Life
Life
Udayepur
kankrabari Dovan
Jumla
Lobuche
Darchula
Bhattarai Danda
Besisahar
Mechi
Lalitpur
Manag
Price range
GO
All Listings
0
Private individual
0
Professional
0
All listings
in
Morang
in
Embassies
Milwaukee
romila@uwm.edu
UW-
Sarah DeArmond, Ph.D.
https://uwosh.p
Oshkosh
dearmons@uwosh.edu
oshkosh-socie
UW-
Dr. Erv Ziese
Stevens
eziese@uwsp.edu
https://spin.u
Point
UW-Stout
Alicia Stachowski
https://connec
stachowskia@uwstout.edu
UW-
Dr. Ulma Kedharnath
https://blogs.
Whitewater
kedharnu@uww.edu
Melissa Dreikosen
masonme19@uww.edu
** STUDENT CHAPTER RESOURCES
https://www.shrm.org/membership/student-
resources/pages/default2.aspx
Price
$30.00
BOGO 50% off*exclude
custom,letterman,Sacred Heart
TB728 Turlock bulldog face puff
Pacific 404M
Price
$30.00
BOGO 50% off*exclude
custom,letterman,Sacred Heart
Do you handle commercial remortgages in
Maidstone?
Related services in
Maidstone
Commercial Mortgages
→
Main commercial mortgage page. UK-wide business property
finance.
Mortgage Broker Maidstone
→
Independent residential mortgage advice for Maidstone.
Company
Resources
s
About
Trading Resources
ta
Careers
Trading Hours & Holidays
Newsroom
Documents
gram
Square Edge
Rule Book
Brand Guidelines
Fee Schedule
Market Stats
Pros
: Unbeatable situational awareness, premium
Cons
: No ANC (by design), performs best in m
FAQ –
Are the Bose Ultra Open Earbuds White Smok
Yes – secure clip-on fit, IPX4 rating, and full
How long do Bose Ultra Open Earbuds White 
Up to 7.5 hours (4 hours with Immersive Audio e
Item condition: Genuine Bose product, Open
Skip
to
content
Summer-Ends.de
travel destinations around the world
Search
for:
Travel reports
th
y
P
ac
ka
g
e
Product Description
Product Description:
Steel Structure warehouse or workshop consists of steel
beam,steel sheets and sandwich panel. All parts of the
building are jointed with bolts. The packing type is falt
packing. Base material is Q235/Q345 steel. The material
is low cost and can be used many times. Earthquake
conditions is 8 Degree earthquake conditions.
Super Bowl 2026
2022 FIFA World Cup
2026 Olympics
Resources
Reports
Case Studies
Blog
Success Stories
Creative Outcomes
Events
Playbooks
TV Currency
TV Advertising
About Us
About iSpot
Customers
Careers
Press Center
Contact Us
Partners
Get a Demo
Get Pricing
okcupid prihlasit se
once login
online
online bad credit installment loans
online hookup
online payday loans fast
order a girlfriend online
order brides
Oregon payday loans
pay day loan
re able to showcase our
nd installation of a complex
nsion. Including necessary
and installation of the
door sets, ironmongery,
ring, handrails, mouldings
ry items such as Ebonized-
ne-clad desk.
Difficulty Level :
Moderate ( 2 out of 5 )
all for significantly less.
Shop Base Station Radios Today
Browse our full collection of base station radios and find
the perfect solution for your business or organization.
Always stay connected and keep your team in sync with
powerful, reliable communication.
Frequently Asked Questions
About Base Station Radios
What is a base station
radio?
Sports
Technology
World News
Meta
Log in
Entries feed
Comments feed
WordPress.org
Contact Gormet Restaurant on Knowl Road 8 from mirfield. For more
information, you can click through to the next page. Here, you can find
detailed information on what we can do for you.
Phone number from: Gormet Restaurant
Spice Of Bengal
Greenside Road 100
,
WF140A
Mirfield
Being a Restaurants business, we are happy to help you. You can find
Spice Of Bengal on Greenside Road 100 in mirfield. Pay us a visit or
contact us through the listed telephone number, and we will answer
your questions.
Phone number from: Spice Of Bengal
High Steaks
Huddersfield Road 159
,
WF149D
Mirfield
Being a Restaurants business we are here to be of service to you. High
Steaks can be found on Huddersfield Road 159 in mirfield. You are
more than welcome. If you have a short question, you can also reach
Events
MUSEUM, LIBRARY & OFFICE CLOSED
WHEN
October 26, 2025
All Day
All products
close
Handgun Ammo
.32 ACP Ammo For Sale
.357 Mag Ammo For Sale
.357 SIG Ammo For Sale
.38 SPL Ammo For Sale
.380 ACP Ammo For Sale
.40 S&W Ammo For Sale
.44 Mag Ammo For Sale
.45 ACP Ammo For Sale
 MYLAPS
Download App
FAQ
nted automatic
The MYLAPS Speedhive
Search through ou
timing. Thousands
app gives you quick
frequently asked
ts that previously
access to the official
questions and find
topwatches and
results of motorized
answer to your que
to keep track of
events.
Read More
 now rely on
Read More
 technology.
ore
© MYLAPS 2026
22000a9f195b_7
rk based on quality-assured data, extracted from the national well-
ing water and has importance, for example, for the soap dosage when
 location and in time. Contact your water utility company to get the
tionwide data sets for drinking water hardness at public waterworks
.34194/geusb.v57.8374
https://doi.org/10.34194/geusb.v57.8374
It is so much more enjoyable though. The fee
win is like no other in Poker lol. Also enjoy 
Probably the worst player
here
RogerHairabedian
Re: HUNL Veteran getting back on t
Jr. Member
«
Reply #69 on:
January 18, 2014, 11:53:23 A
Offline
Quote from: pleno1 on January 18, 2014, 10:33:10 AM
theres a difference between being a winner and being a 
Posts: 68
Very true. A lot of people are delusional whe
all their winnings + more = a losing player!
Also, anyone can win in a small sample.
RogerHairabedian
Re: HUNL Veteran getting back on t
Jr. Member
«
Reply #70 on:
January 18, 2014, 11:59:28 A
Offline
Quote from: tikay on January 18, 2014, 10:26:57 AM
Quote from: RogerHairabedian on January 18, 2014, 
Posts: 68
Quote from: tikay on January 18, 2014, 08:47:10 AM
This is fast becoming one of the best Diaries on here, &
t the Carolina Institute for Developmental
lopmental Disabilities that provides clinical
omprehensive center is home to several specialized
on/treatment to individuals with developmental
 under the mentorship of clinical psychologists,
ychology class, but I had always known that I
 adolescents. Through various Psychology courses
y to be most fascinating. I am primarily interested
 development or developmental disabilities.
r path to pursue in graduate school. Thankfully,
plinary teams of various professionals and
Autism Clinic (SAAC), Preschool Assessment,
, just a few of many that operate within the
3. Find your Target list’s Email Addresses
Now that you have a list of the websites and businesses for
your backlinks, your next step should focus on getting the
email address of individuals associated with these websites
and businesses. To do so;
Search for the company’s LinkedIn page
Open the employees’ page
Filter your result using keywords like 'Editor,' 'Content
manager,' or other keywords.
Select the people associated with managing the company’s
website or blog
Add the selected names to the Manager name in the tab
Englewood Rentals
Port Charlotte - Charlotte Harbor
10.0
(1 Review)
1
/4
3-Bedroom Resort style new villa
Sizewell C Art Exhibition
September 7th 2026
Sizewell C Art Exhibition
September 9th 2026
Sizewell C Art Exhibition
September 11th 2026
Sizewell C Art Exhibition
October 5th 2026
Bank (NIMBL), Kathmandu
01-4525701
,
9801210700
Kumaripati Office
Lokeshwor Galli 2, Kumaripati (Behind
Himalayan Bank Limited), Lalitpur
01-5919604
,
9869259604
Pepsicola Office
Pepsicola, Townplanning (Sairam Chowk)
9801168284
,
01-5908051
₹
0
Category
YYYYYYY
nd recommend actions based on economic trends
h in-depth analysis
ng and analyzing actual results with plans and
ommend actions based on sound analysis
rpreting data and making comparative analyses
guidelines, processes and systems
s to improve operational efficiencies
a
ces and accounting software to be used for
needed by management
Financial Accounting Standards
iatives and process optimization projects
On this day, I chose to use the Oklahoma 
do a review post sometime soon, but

### WORK REQUIRED
Every line of the records containing the word "https" must appear in the answer.

### WRITTEN SOLUTION
https://uwosh.p
https://spin.u
https://connec
https://blogs.
https://www.shrm.org/membership/student-
https://doi.org/10.34194/geusb.v57.8374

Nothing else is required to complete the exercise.